Tony's dead. Maybe. Maybe not. I feel like if Tony were dead he'd be lying prone on the ground by the end of the episode, otherwise, they're lookin to trick us again. But who knows. And it's not just that Tony might be dead, it's how he died. First of all, he died at the hands of "Manican." By the time Henderson popped out of his faux-ma (fake coma), he'd been pumped so full of drugs that Barry Bonds said, "Damn!" Lying on that medical table, he looked more like one of Barry's Real-Dolls than a living being. Second of all, Tony uses a needle? Why? Wouldn't suffocating him be easier and more satisfying if you choose not to use the gun and make a mess? The "coming out of a coma" death that Tony may or may not have suffered is pure hack work. Most of all, Tony died without serving a purpose. All of the good deaths in 24 were deaths that served some sort of purpose. Dropping a nuke in the desert, meeting the terrorists demands, or most recently, Astin Martin rebooting the computer. Tony's was cheap and meaningless, like some sort of physical relationship that I hear happens at big universities.
And what about Sean Astin? What was that about? Fine, he's dead, good. But did that scene play out like two writers having an argument or what? "We're all gonna die because you were embarrassed to report a missing ID Card???" should have been followed by, "You expect the audience to believe that motivation???" I love 24 plot filling speaches.
Everyone's right. Carrie WAS hot. Now she's dead. Kim is AWFUL (but her hair IS bette). She's still alive and apparently listening to Modest Mouse's "Barry Me". When Jack walked over and grabbed his neck, that was totally off-script. Barry might be a writer cameo. I won't be surprised if Jack goes back to shooting the junk, adopts Barus (where'd Barus go? Is he dead? I forget), and starts hanging around Taco Bells during the day, and killing everybody who makes the "Modern Classic, Good to Go" gesture to the clerk when they order. Or maybe he'll just run off and start killing EVERYONE, testing out different ways to kill as he goes: "Foot through the skull...THAT WORKED!...Icicle in the eye...THAT WORKED!"

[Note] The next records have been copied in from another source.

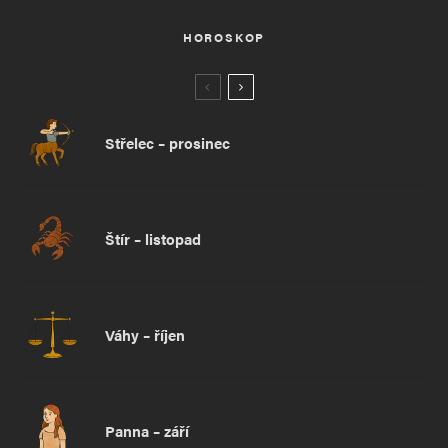
HOROSKOP
Střelec – prosinec
Štír – listopad
Váhy – říjen
Panna – září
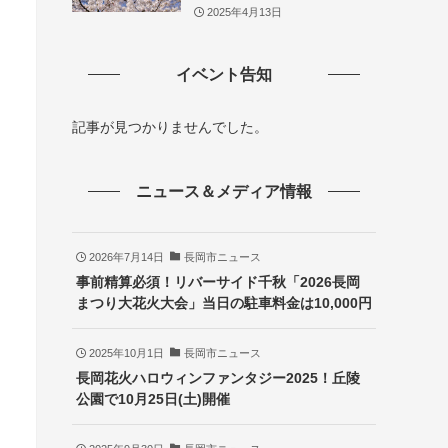
2025年4月13日
イベント告知
記事が見つかりませんでした。
ニュース＆メディア情報
2026年7月14日
長岡市ニュース
事前精算必須！リバーサイド千秋「2026長岡
まつり大花火大会」当日の駐車料金は10,000円
2025年10月1日
長岡市ニュース
長岡花火ハロウィンファンタジー2025！丘陵
公園で10月25日(土)開催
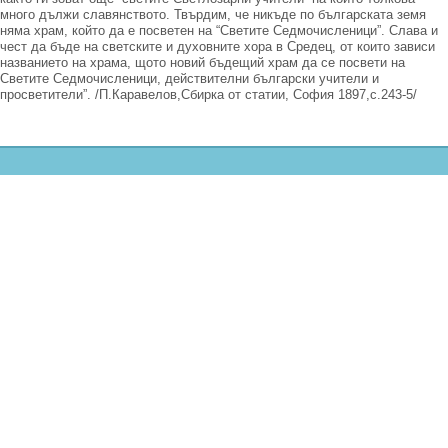
много дължи славянството. Твърдим, че никъде по българската земя
няма храм, който да е посветен на “Светите Седмочисленици”. Слава и
чест да бъде на светските и духовните хора в Средец, от които зависи
названието на храма, щото новий бъдещий храм да се посвети на
Светите Седмочисленици, действителни български учители и
просветители”. /П.Каравелов,Сбирка от статии, София 1897,с.243-5/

I'm fed up with 24. It's times like these that i'm glad we have each other. My only guess as to what is happening is that they're killing off all the characters that wouldn't do voices for 24: The Game. Redeam yourself 24. Help us. We're all suffering...in real-time.
Keep It Jack (because it's all you can count on in this world),
Witz
PS. I don't know if I can handle another "outsider regime taking over CTU plotline" with Homeland Security. I dont even care that the VP is probably a terrorist or that President Droopy in all his terrible-ness (worse than Grape Nuts Cereal)didn't even make my rant this week because everything else was so bad. Just don't give us ANOTHER rerun plot. (and this is coming from a guy who watched all the syndicated Mad About You episodes with him family at dinner).